§ TASK OBJECTIVE: Every entry should be returned unchanged, with the pictures omitted.

━━ DATA FOR THIS EXERCISE ━━

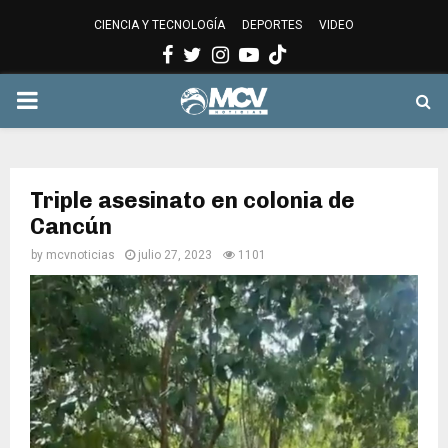
CIENCIA Y TECNOLOGÍA
DEPORTES
VIDEO
Facebook
Twitter
Instagram
Youtube
PRIMARY
MENU
Triple asesinato en colonia de
Cancún
by
mcvnoticias
julio 27, 2023
1101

━━━

§ SOLVED PROBLEM:
CIENCIA Y TECNOLOGÍA
DEPORTES
VIDEO
Facebook
Twitter
Instagram
Youtube
PRIMARY
MENU
Triple asesinato en colonia de
Cancún
by
mcvnoticias
julio 27, 2023
1101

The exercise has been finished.